A partir da década de 60 os japoneses deram uma contribuição importante para o desenvolvimento tático do jogo, uma vez que seu porte físico sempre estava em desvantagem em relação aos enormes europeus e equipes ocidentais. Criaram diversas variações táticas para anularem ou atenuarem suas desvantagens, inclusive com o saque longo, balanceado. E conseguiram por algum tempo, graças à surpresa. Foram campeões Olímpicos em 1964 e 1972 com as equipes feminina e masculina, respectivamente, assombrando o mundo esportivo por um bom tempo. Ocorre que quem está no topo tem suas qualidades e virtudes suficientemente estudadas, comparadas e incrementadas. O intercâmbio de jogos com o calendário internacional, as transferências de astros para grandes centros, principalmente a Itália, tudo levou a uma globalização nas formas e maneiras de atuar. As diferenças, se houver, são mínimas e ficam por conta, principalmente, da safra de atletas (C. A. Nuzman) que este ou aquele país apresente em dado momento. Todavia, se todos treinam e jogam da mesma forma, se os atletas já se conhecem ou porque jogam nos mesmos campeonatos no exterior ou pelo intenso calendário internacional, onde está a diferença? Por que o presidente da Fivb afirma que é ruim para o esporte o Brasil ter sido tricampeão?  Creio que se refere ao fato de que a equipe brasileira está algo acima tecnicamente das demais ao contrário do feminino, cujo Campeonato Mundial se desenrola atualmente com várias equipes com condições de alcançar o título máximo. Dessa forma, diz ele, há uma equiparação técnica que torna os embates atraentes para o público e para as próprias atletas.

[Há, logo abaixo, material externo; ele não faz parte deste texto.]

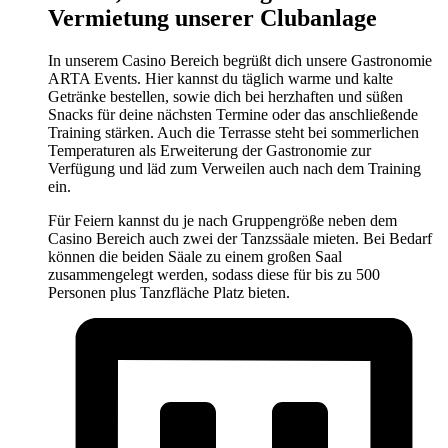
Vermietung unserer Clubanlage
In unserem Casino Bereich begrüßt dich unsere Gastronomie
ARTA Events. Hier kannst du täglich warme und kalte
Getränke bestellen, sowie dich bei herzhaften und süßen
Snacks für deine nächsten Termine oder das anschließende
Training stärken. Auch die Terrasse steht bei sommerlichen
Temperaturen als Erweiterung der Gastronomie zur
Verfügung und läd zum Verweilen auch nach dem Training
ein.
Für Feiern kannst du je nach Gruppengröße neben dem
Casino Bereich auch zwei der Tanzssäale mieten. Bei Bedarf
können die beiden Säale zu einem großen Saal
zusammengelegt werden, sodass diese für bis zu 500
Personen plus Tanzfläche Platz bieten.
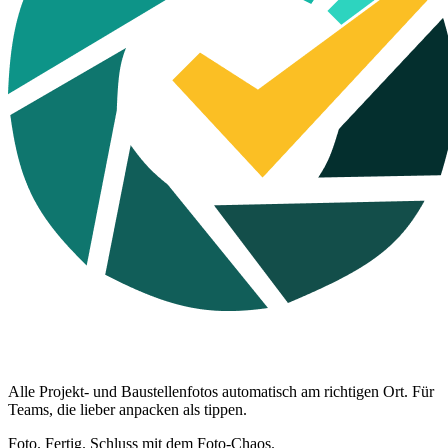
Alle Projekt- und Baustellenfotos automatisch am richtigen Ort. Für
Teams, die lieber anpacken als tippen.
Foto. Fertig. Schluss mit dem Foto-Chaos.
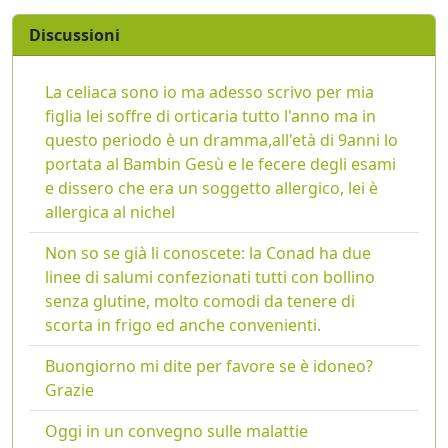
Discussioni
La celiaca sono io ma adesso scrivo per mia
figlia lei soffre di orticaria tutto l'anno ma in
questo periodo è un dramma,all'età di 9anni lo
portata al Bambin Gesù e le fecere degli esami
e dissero che era un soggetto allergico, lei è
allergica al nichel
Non so se già li conoscete: la Conad ha due
linee di salumi confezionati tutti con bollino
senza glutine, molto comodi da tenere di
scorta in frigo ed anche convenienti.
Buongiorno mi dite per favore se è idoneo?
Grazie
Oggi in un convegno sulle malattie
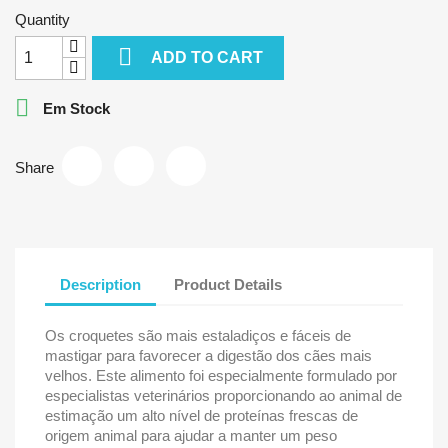
Quantity

ADD TO CART

Em Stock
Share
Description
Product Details
Os croquetes são mais estaladiços e fáceis de
mastigar para favorecer a digestão dos cães mais
velhos. Este alimento foi especialmente formulado por
especialistas veterinários proporcionando ao animal de
estimação um alto nível de proteínas frescas de
origem animal para ajudar a manter um peso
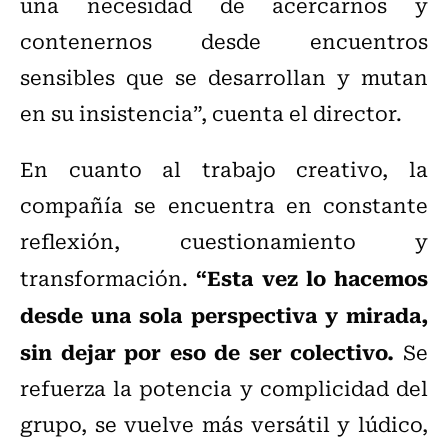
una necesidad de acercarnos y
contenernos desde encuentros
sensibles que se desarrollan y mutan
en su insistencia”, cuenta el director.
En cuanto al trabajo creativo, la
compañía se encuentra en constante
reflexión, cuestionamiento y
“Esta vez lo hacemos
transformación.
desde una sola perspectiva y mirada,
sin dejar por eso de ser colectivo.
Se
refuerza la potencia y complicidad del
grupo, se vuelve más versátil y lúdico,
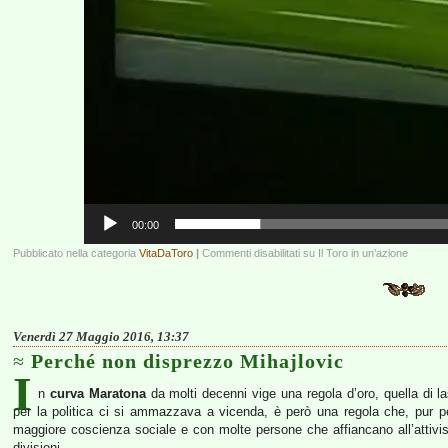
00:00
Pubblicato nella categoria
VitaDaToro
|
Commenti disabilitati
su Il Toro in un’azione
Venerdì 27 Maggio 2016, 13:37
Perché non disprezzo Mihajlovic
I
n
curva Maratona
da molti decenni vige una regola d’oro, quella di lasc
per la politica ci si ammazzava a vicenda, è però una regola che, pur p
maggiore coscienza sociale e con molte persone che affiancano all’attivis
divisioni.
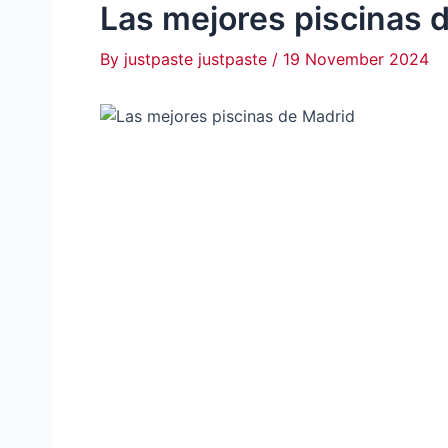
Las mejores piscinas 
By
justpaste justpaste
/
19 November 2024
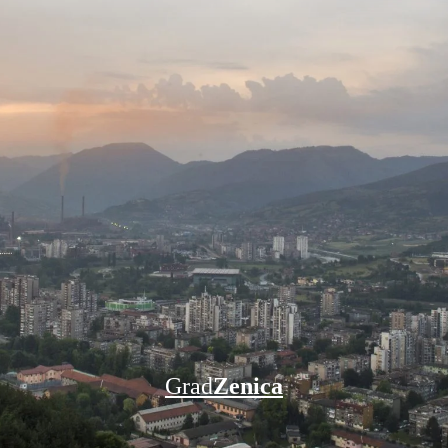
Grad
Zenica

Proximamente, volto contando pequenas histórias da prática dos “saques táticos”. E, se tiverem coragem, pratiquem, pois ainda dá certo. Certamente as brasileiras teriam complicado a vida da Gamova na entrada de rede com o emprego de saques curtos, juntos à rede, nas proximidades da linha lateral e antena. Duvido que ela fizesse a festa que fez por ali. Ah, e com o saque por baixo! Relembro ainda o Mundial masculino em que um dos brasileiros usou o saque tênis em direção ao jovem atleta cubano na entrada da rede com sucesso, pois não conseguiu passar bem e tão  pouco atacar.

Quanto às bolas mal passadas e reenviadas com uma das mãos ou de manchete para o outro lado, oportunamente voltaremos a falar com algumas sugestões de ataque. Se eu esquecer ou demorar demasiado, cobrem-me, por favor, pois é uma medida fácil e eficiente. Até lá!